Sou professora associada da FAU-UFRJ, desde 1996, e membro docente permanente do Programa de Pós-graduacao em Urbanismo – PROURB, desde 2002. Em 1992 concluí a especialização em sociologia urbana pelo IFCH/UERJ, em 1995 me tornei mestre em arquitetura pelo PROARQ/UFRJ e, em 2002, obtive o doutorado em Geografia pelo PPGG/UFRJ. De dezembro de 2005 a novembro de 2006, desenvolvi pesquisa de pós-doutorado sobre espaços públicos de conjuntos habitacionais (Siedlungen) em Berlim, junto à BAUHAUS Universität Weimar, com bolsa do PROBAL/CAPES-DAAD. Atualmente, com bolsa do CNPq, junto ao Laboratório Urbano, do PPG-AU da UFBA, desenvolvo a pesquisa de pós-doutorado intitulada “A Moradia Popular e a Metrópole no Contexto Atual: perspectivas para a construção de uma escola de [trans]formação urbana”. Sou bolsista de produtividade 2, pelo CNPq, no momento suspensa, devido ao pós-doutorado.

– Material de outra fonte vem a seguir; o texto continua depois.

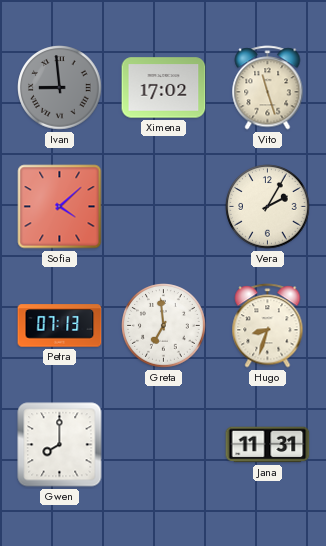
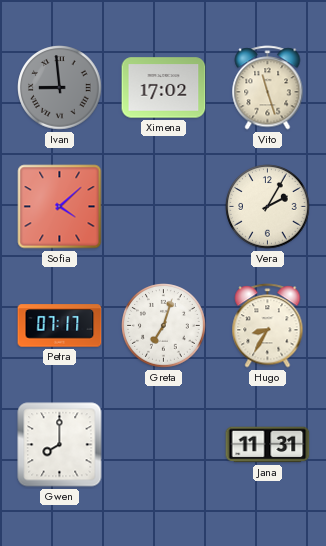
Petra: 07:13 -> 07:17
Greta: 6:59 -> 7:03
Hugo: 8:33 -> 8:35
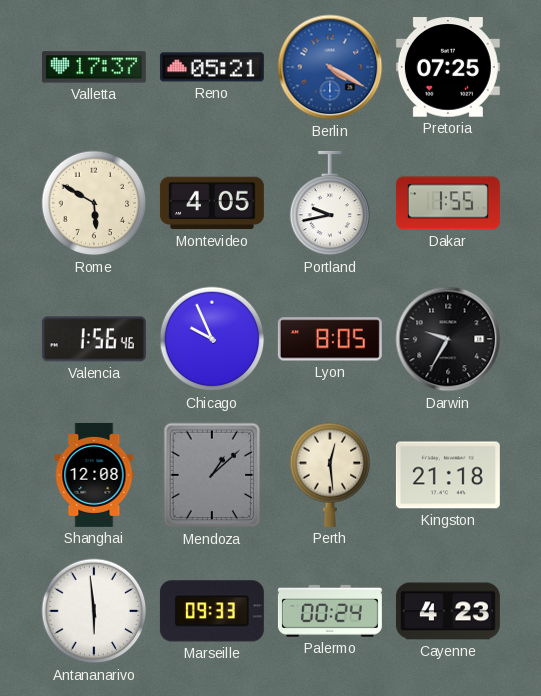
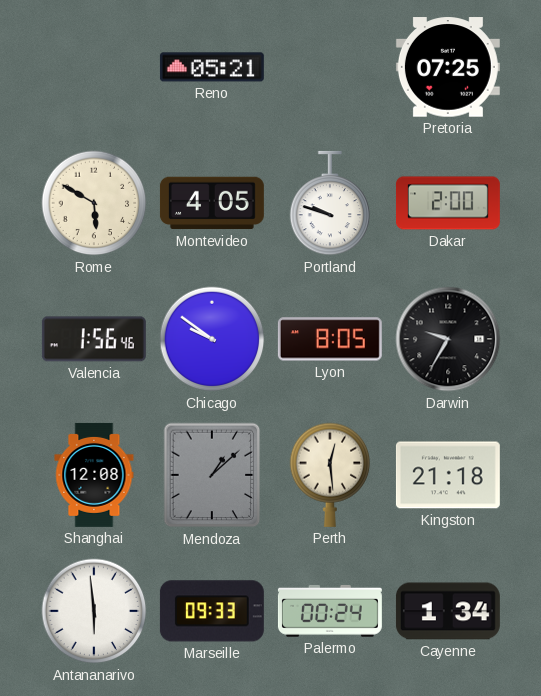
Valletta: 17:37 -> none
Berlin: 4:20 -> none
Portland: 9:43 -> 9:48
Dakar: 1:55 -> 2:00
Chicago: 9:56 -> 9:51
Cayenne: 4:23 -> 1:34
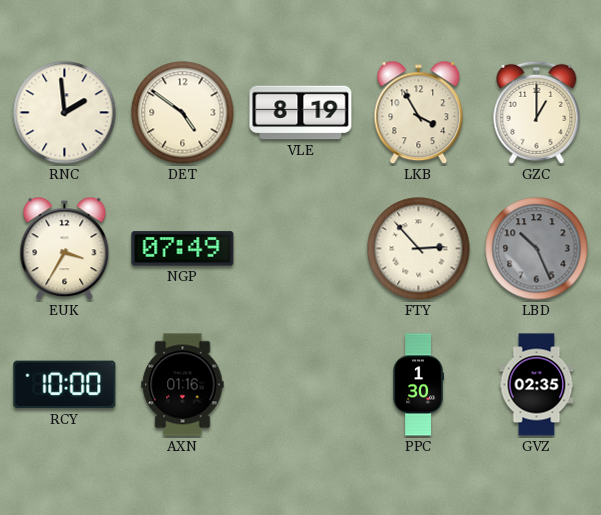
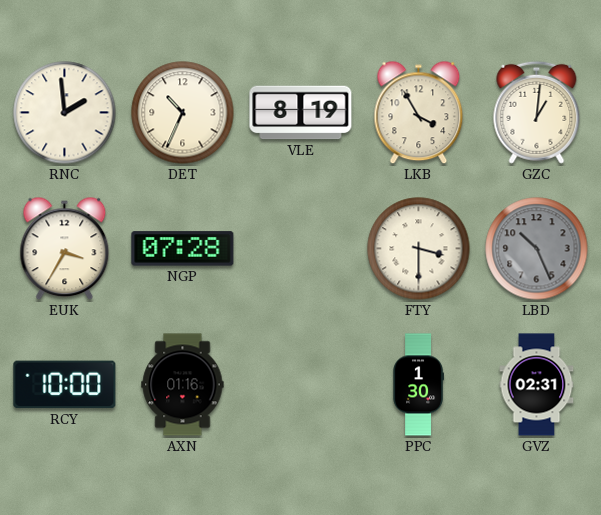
DET: 4:51 -> 10:34
GZC: 1:00 -> 1:01
NGP: 07:49 -> 07:28
FTY: 2:53 -> 3:30
GVZ: 02:35 -> 02:31
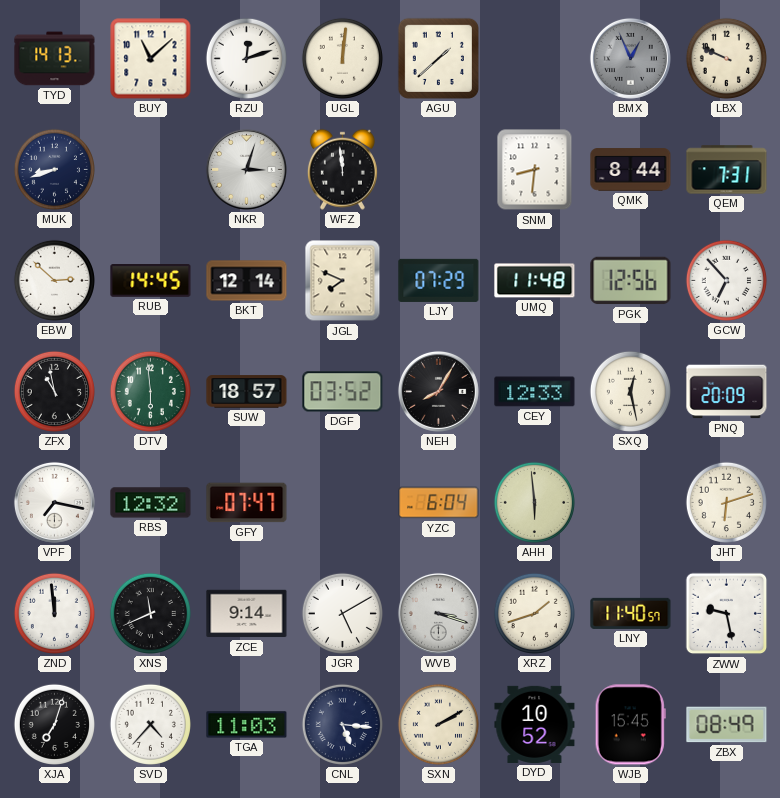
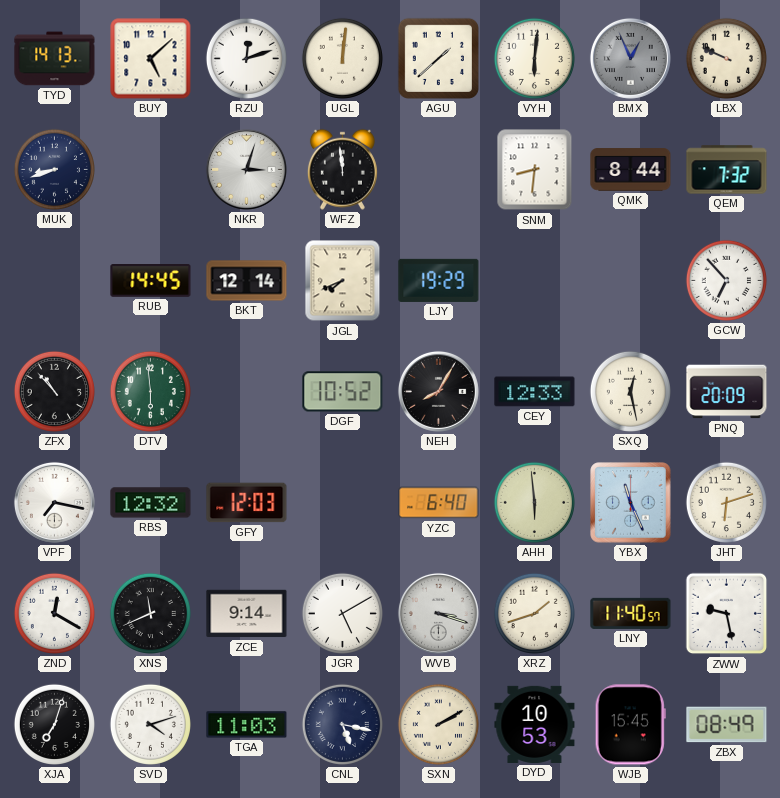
BUY: 11:08 -> 5:08
VYH: none -> 6:01
QEM: 7:31 -> 7:32
EBW: 2:52 -> none
JGL: 7:49 -> 7:41
LJY: 07:29 -> 19:29
UMQ: 11:48 -> none
PGK: 12:56 -> none
ZFX: 10:58 -> 10:53
SUW: 18:57 -> none
DGF: 03:52 -> 10:52
GFY: 07:47 -> 12:03
YZC: 6:04 -> 6:40
YBX: none -> 11:26
ZND: 11:59 -> 12:20
SVD: 4:37 -> 4:12
CNL: 5:16 -> 5:17
DYD: 10:52 -> 10:53
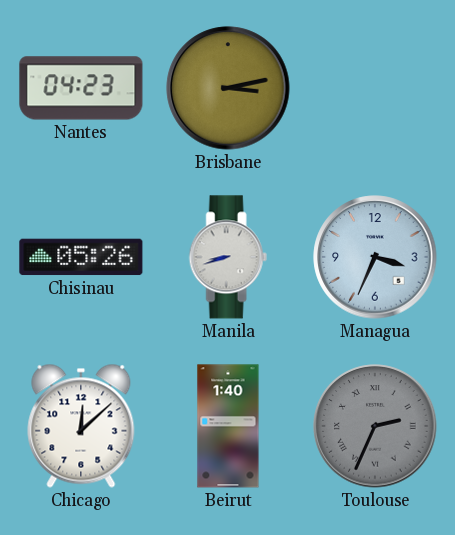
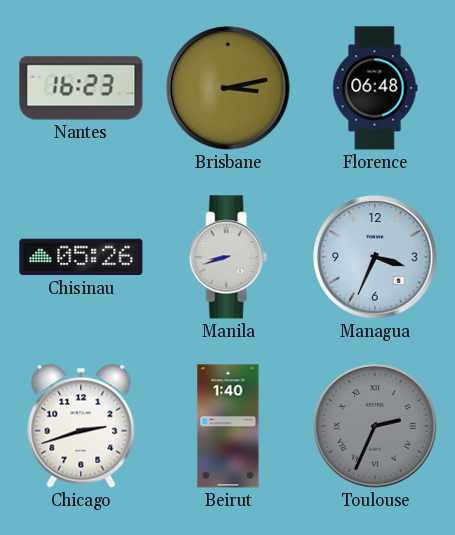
Nantes: 04:23 -> 16:23
Florence: none -> 06:48
Chicago: 12:08 -> 2:42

Coordeno o Núcleo de atividades de ensino, pesquisas e extensão sobre o Morar – [na]Morar (anteriormente designado como CiHabE), com o desenvolvimento de várias pesquisas sobre habitação popular, especialmente ocupações residenciais urbanas, favelas e conjuntos habitacionais. Sou membro do CATÁLISE, coletivo de assessoria técnica a movimentos de lutas pela moradia, que reúne diversos grupos de pesquisa da UFRJ e outras organizações. Entre 2007 e 2010, assessorei a organização de arquitetos Chiq da Silva, no desenvolvimento de projetos apoiados pelos governos estadual e federal para ocupações no Rio de Janeiro. Entre 2011 e 2012, participei da elaboração do Plano Estadual de Habitação de Interesse Social do Estado do Rio de Janeiro. Orientei vários trabalhos e pesquisas premiados ou que receberam menção honrosa. Em 2018, coordenei a Visita de Estudos à Berlim para 15 estudantes de graduação, intitulada “Strategies and Tatics Toward Housing”. Esta visita durou 12 dias e foi financiada pelo DAAD, com recursos do Ministério de Relações Internacionais da Alemanha (Auswärtiges Amt – AA). Fui Sub-coordenadora de Ensino do PROURB (gestão 2008-2009) e desempenhei a função de coordenadora adjunta de doutorado do PROURB (gestão 2013-2014), além de participar de várias comissões.